[Page images and extracted text]
------------------------------------------------

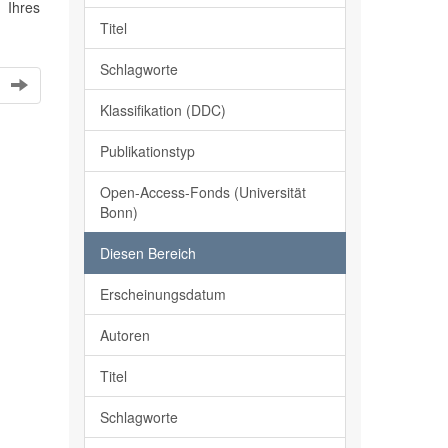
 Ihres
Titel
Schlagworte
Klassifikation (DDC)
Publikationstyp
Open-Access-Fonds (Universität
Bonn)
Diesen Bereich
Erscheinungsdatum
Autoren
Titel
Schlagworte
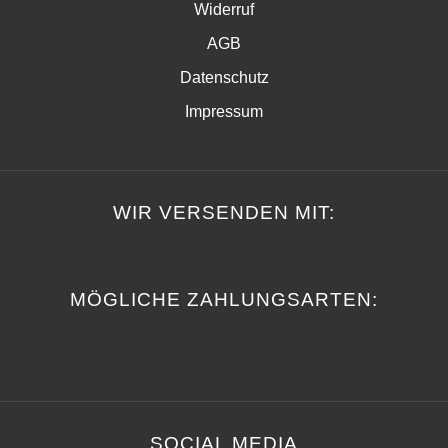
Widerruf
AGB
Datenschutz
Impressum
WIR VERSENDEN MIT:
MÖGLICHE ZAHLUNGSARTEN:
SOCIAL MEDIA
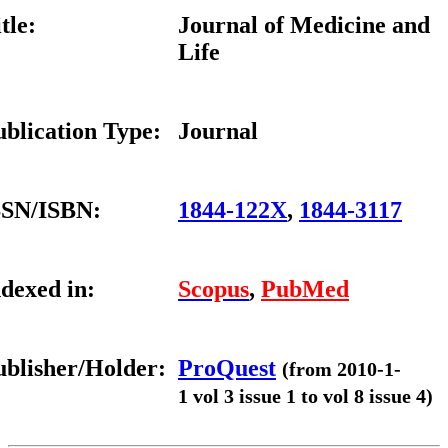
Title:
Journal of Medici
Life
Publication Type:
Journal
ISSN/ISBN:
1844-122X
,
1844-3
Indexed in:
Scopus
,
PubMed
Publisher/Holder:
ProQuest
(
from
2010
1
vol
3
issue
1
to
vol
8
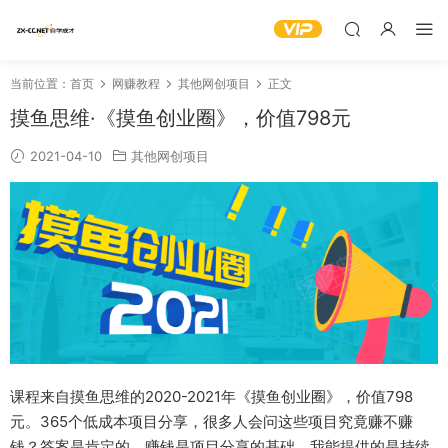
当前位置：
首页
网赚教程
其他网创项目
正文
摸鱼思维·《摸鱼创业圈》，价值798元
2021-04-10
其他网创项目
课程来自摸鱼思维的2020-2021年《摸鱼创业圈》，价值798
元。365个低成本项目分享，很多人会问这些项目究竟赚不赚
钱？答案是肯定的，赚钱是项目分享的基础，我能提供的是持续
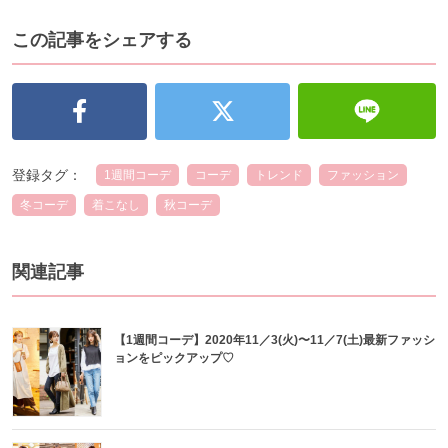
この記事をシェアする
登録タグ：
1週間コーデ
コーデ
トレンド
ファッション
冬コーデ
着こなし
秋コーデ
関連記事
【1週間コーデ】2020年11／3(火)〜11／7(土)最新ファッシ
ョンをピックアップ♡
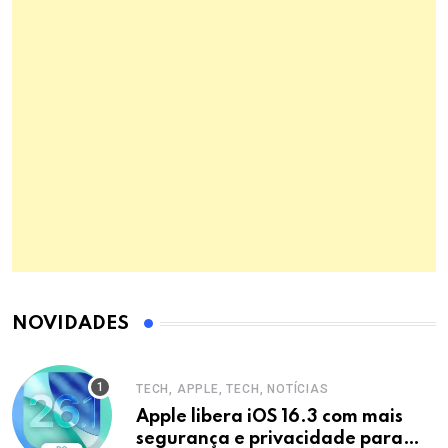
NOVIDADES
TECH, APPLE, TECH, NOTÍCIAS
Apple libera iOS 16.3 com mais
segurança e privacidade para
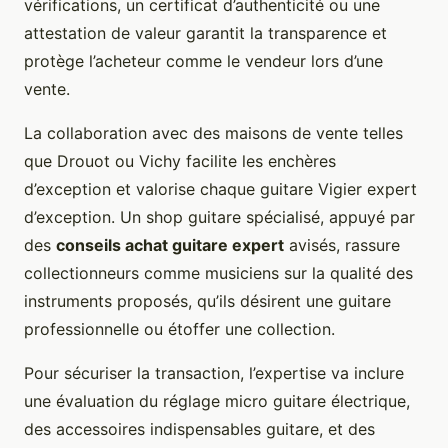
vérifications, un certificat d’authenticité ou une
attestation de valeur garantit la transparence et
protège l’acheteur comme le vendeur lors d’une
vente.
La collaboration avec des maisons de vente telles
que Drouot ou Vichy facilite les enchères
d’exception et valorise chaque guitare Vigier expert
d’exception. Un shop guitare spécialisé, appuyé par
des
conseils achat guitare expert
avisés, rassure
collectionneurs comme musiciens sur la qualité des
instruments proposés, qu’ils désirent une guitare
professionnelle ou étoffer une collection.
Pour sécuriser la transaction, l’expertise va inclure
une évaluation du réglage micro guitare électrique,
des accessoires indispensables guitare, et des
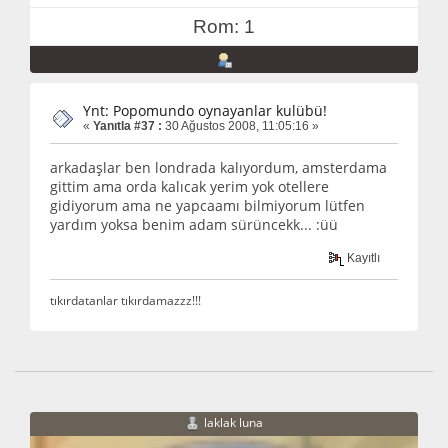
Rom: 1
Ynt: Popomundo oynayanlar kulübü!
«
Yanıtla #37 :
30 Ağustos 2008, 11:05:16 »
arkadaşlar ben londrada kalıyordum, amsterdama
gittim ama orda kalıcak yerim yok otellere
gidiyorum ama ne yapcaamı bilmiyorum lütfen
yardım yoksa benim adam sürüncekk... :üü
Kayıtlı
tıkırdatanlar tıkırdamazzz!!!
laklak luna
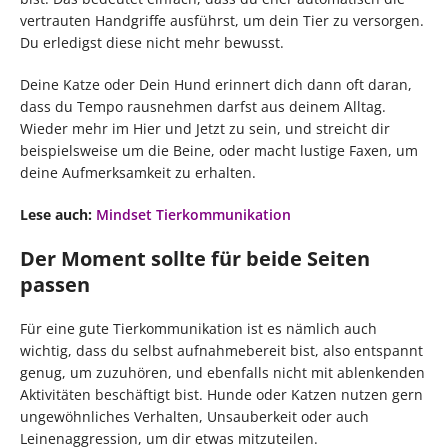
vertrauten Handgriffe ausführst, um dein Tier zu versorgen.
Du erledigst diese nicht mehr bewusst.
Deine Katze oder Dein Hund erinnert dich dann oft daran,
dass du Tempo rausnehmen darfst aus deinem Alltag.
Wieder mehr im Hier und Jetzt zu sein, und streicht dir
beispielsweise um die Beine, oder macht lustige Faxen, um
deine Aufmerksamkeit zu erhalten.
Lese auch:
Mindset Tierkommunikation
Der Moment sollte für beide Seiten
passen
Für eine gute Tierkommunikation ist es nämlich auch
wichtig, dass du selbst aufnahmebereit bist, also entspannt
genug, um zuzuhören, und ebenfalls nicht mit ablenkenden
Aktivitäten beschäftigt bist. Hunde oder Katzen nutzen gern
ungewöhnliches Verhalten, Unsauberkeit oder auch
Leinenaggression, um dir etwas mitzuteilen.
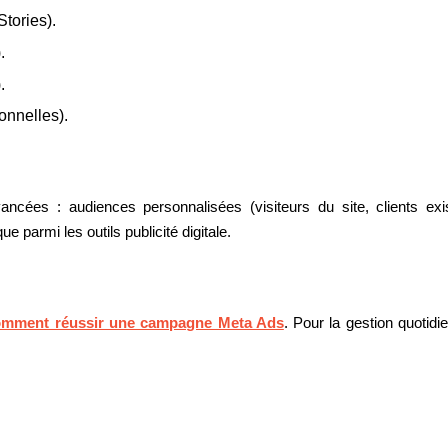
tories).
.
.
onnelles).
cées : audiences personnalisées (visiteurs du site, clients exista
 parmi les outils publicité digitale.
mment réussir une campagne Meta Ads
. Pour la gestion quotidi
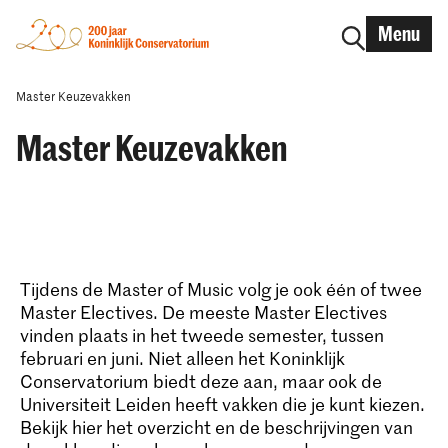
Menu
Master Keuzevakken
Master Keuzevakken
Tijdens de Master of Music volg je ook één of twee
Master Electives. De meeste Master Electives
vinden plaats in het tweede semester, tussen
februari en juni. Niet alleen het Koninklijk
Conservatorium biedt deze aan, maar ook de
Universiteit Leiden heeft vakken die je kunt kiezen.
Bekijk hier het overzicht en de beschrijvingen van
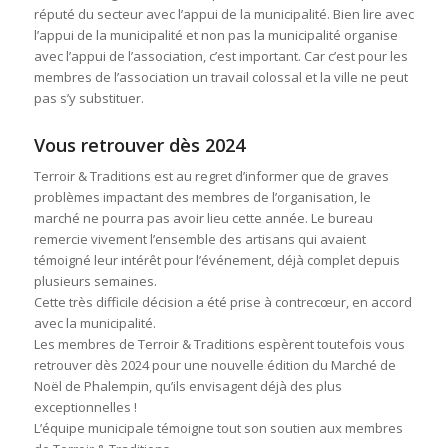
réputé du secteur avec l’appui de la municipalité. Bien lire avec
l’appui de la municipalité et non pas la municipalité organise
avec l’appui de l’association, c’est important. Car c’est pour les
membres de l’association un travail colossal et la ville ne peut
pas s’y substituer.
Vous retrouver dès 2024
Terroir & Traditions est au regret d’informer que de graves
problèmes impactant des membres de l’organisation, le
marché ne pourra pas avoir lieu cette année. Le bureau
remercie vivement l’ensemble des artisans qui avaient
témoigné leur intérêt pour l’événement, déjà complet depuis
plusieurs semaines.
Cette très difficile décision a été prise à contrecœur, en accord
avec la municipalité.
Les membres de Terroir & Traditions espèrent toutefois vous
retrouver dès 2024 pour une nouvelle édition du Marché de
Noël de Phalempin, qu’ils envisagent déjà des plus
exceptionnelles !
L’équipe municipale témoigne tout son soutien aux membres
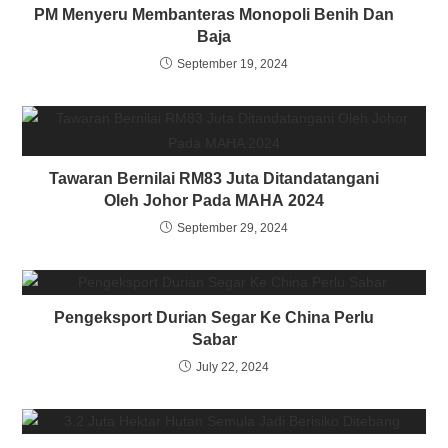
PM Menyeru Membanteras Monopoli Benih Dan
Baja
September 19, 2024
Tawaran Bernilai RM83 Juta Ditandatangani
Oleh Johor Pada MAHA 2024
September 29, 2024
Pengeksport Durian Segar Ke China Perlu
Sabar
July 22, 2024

------------------------------------------------

* _Task objective_
Without the images, write out each line of the data verbatim.

* _Solution to this problem_
 Ihres
Titel
Schlagworte
Klassifikation (DDC)
Publikationstyp
Open-Access-Fonds (Universität
Bonn)
Diesen Bereich
Erscheinungsdatum
Autoren
Titel
Schlagworte
Widerruf
AGB
Datenschutz
Impressum
WIR VERSENDEN MIT:
MÖGLICHE ZAHLUNGSARTEN:
SOCIAL MEDIA
Title:
Journal of Medici
Life
Publication Type:
Journal
ISSN/ISBN:
1844-122X
,
1844-3
Indexed in:
Scopus
,
PubMed
Publisher/Holder:
ProQuest
(
from
2010
1
vol
3
issue
1
to
vol
8
当前位置：
首页
网赚教程
其他网创项目
正文
摸鱼思维·《摸鱼创业圈》，价值798元
2021-04-10
其他网创项目
课程来自摸鱼思维的2020-2021年《摸鱼创业圈》，价值798
元。365个低成本项目分享，很多人会问这些项目究竟赚不赚
钱？答案是肯定的，赚钱是项目分享的基础，我能提供的是持续
この記事をシェアする
登録タグ：
1週間コーデ
コーデ
トレンド
ファッション
冬コーデ
着こなし
秋コーデ
関連記事
【1週間コーデ】2020年11／3(火)〜11／7(土)最新ファッシ
ョンをピックアップ♡
NOVIDADES
TECH, APPLE, TECH, NOTÍCIAS
Apple libera iOS 16.3 com mais
segurança e privacidade para
vérifications, un certificat d’authenticité ou une
attestation de valeur garantit la transparence et
protège l’acheteur comme le vendeur lors d’une
vente.
La collaboration avec des maisons de vente telles
que Drouot ou Vichy facilite les enchères
d’exception et valorise chaque guitare Vigier expert
d’exception. Un shop guitare spécialisé, appuyé par
des
conseils achat guitare expert
avisés, rassure
collectionneurs comme musiciens sur la qualité des
instruments proposés, qu’ils désirent une guitare
professionnelle ou étoffer une collection.
Pour sécuriser la transaction, l’expertise va inclure
une évaluation du réglage micro guitare électrique,
des accessoires indispensables guitare, et des
Rom: 1
Ynt: Popomundo oynayanlar kulübü!
«
Yanıtla #37 :
30 Ağustos 2008, 11:05:16 »
arkadaşlar ben londrada kalıyordum, amsterdama
gittim ama orda kalıcak yerim yok otellere
gidiyorum ama ne yapcaamı bilmiyorum lütfen
yardım yoksa benim adam sürüncekk... :üü
Kayıtlı
tıkırdatanlar tıkırdamazzz!!!
laklak luna
vertrauten Handgriffe ausführst, um dein Tier zu versorgen.
Du erledigst diese nicht mehr bewusst.
Deine Katze oder Dein Hund erinnert dich dann oft daran,
dass du Tempo rausnehmen darfst aus deinem Alltag.
Wieder mehr im Hier und Jetzt zu sein, und streicht dir
beispielsweise um die Beine, oder macht lustige Faxen, um
deine Aufmerksamkeit zu erhalten.
Lese auch:
Mindset Tierkommunikation
Der Moment sollte für beide Seiten
passen
Für eine gute Tierkommunikation ist es nämlich auch
wichtig, dass du selbst aufnahmebereit bist, also entspannt
genug, um zuzuhören, und ebenfalls nicht mit ablenkenden
Aktivitäten beschäftigt bist. Hunde oder Katzen nutzen gern
ungewöhnliches Verhalten, Unsauberkeit oder auch
Leinenaggression, um dir etwas mitzuteilen.
tories).
.
.
onnelles).
cées : audiences personnalisées (visiteurs du site, clients exista
 parmi les outils publicité digitale.
mment réussir une campagne Meta Ads
. Pour la gestion quotidi
Menu
Master Keuzevakken
Master Keuzevakken
Tijdens de Master of Music volg je ook één of twee
Master Electives. De meeste Master Electives
vinden plaats in het tweede semester, tussen
februari en juni. Niet alleen het Koninklijk
Conservatorium biedt deze aan, maar ook de
Universiteit Leiden heeft vakken die je kunt kiezen.
Bekijk hier het overzicht en de beschrijvingen van
réputé du secteur avec l’appui de la municipalité. Bien lire avec
l’appui de la municipalité et non pas la municipalité organise
avec l’appui de l’association, c’est important. Car c’est pour les
membres de l’association un travail colossal et la ville ne peut
pas s’y substituer.
Vous retrouver dès 2024
Terroir & Traditions est au regret d’informer que de graves
problèmes impactant des membres de l’organisation, le
marché ne pourra pas avoir lieu cette année. Le bureau
remercie vivement l’ensemble des artisans qui avaient
témoigné leur intérêt pour l’événement, déjà complet depuis
plusieurs semaines.
Cette très difficile décision a été prise à contrecœur, en accord
avec la municipalité.
Les membres de Terroir & Traditions espèrent toutefois vous
retrouver dès 2024 pour une nouvelle édition du Marché de
Noël de Phalempin, qu’ils envisagent déjà des plus
exceptionnelles !
L’équipe municipale témoigne tout son soutien aux membres
PM Menyeru Membanteras Monopoli Benih Dan
Baja
September 19, 2024
Tawaran Bernilai RM83 Juta Ditandatangani
Oleh Johor Pada MAHA 2024
September 29, 2024
Pengeksport Durian Segar Ke China Perlu
Sabar
July 22, 2024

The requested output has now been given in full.